## WHAT NEEDS TO BE DONE
Print out each entry without alteration, and keep the pictures out.

(Beginning of EXERCISE MATERIAL)

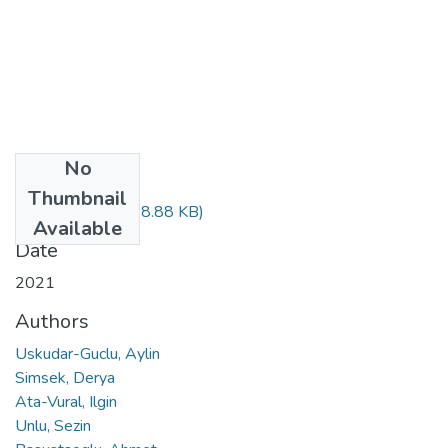
No
Files
Thumbnail
pdf_279.pdf
(1018.88 KB)
Available
Date
2021
Authors
Uskudar-Guclu, Aylin
Simsek, Derya
Ata-Vural, Ilgin
Unlu, Sezin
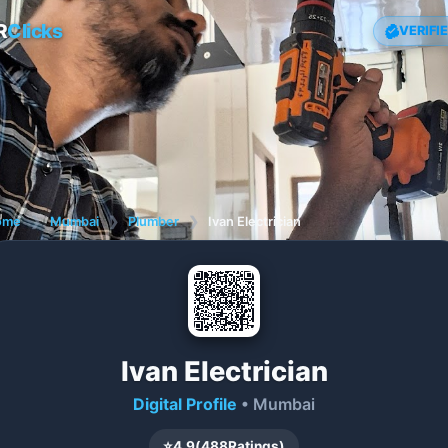
R
Clicks
VERIFI
ome
❯
Mumbai
❯
Plumber
❯
Ivan Electrician
Ivan Electrician
Digital Profile
• Mumbai
⭐
4.9
(
488
Ratings)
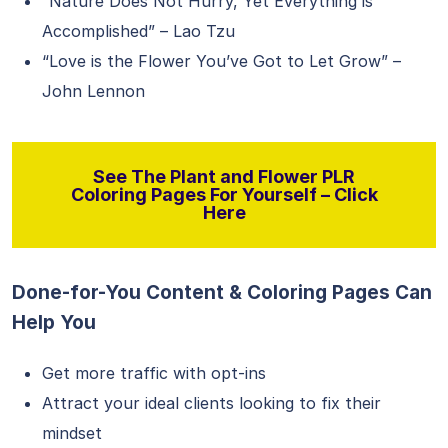
“Nature Does Not Hurry, Yet Everything is
Accomplished” – Lao Tzu
“Love is the Flower You’ve Got to Let Grow” –
John Lennon
See The Plant and Flower PLR
Coloring Pages For Yourself – Click
Here
Done-for-You Content & Coloring Pages Can
Help You
Get more traffic with opt-ins
Attract your ideal clients looking to fix their
mindset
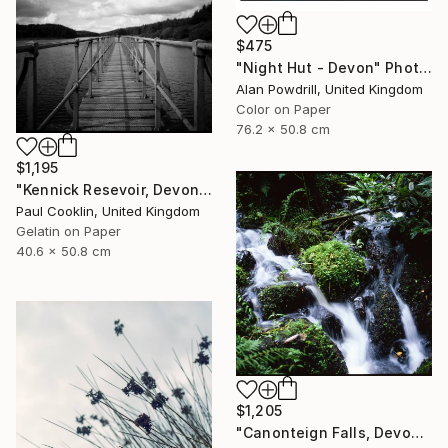
$475
"Night Hut - Devon" Photograph
Alan Powdrill, United Kingdom
Color on Paper
76.2 x 50.8 cm
$1,195
"Kennick Resevoir, Devon - Silver Gelatin" Photograph
Paul Cooklin, United Kingdom
Gelatin on Paper
40.6 x 50.8 cm
$1,205
"Canonteign Falls, Devon - Giclee" Photograph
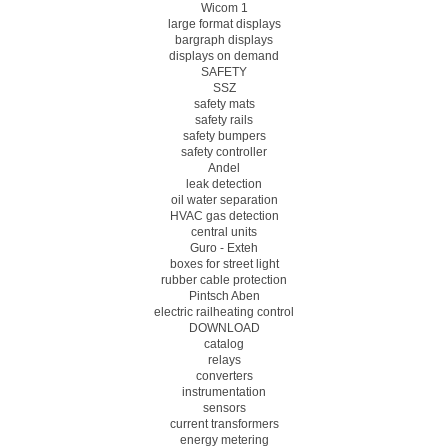
Wicom 1
large format displays
bargraph displays
displays on demand
SAFETY
SSZ
safety mats
safety rails
safety bumpers
safety controller
Andel
leak detection
oil water separation
HVAC gas detection
central units
Guro - Exteh
boxes for street light
rubber cable protection
Pintsch Aben
electric railheating control
DOWNLOAD
catalog
relays
converters
instrumentation
sensors
current transformers
energy metering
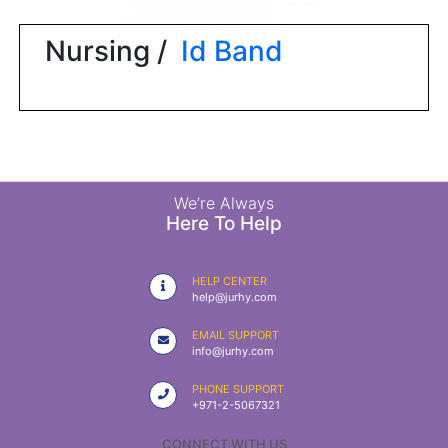
|
NURSING
Nursing /
Id Band
MATERIAL
|
EMERGENCY
AND FIRST
AID
|
We’re Always
Here To Help
ALL
PRODUCTS
HELP CENTER
|
help@jurhy.com
DEALS
EMAIL SUPPORT
info@jurhy.com
LIST
PHONE SUPPORT
ALL
+971-2-5067321
CATEGORIES
CONNECT WITH US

(End of EXERCISE MATERIAL)

## EXERCISE OUTPUT
No
Files
Thumbnail
pdf_279.pdf
(1018.88 KB)
Available
Date
2021
Authors
Uskudar-Guclu, Aylin
Simsek, Derya
Ata-Vural, Ilgin
Unlu, Sezin
R
Clicks
VERIFI
ome
❯
Mumbai
❯
Plumber
❯
Ivan Electrician
Ivan Electrician
Digital Profile
• Mumbai
⭐
4.9
(
488
Ratings)
“Nature Does Not Hurry, Yet Everything is
Accomplished” – Lao Tzu
“Love is the Flower You’ve Got to Let Grow” –
John Lennon
See The Plant and Flower PLR
Coloring Pages For Yourself – Click
Here
Done-for-You Content & Coloring Pages Can
Help You
Get more traffic with opt-ins
Attract your ideal clients looking to fix their
mindset
$475
"Night Hut - Devon" Photograph
Alan Powdrill, United Kingdom
Color on Paper
76.2 x 50.8 cm
$1,195
"Kennick Resevoir, Devon - Silver Gelatin" Photograph
Paul Cooklin, United Kingdom
Gelatin on Paper
40.6 x 50.8 cm
$1,205
"Canonteign Falls, Devon - Giclee" Photograph
Wicom 1
large format displays
bargraph displays
displays on demand
SAFETY
SSZ
safety mats
safety rails
safety bumpers
safety controller
Andel
leak detection
oil water separation
HVAC gas detection
central units
Guro - Exteh
boxes for street light
rubber cable protection
Pintsch Aben
electric railheating control
DOWNLOAD
catalog
relays
converters
instrumentation
sensors
current transformers
energy metering
|
NURSING
Nursing /
Id Band
MATERIAL
|
EMERGENCY
AND FIRST
AID
|
We’re Always
Here To Help
ALL
PRODUCTS
HELP CENTER
|
help@jurhy.com
DEALS
EMAIL SUPPORT
info@jurhy.com
LIST
PHONE SUPPORT
ALL
+971-2-5067321
CATEGORIES
CONNECT WITH US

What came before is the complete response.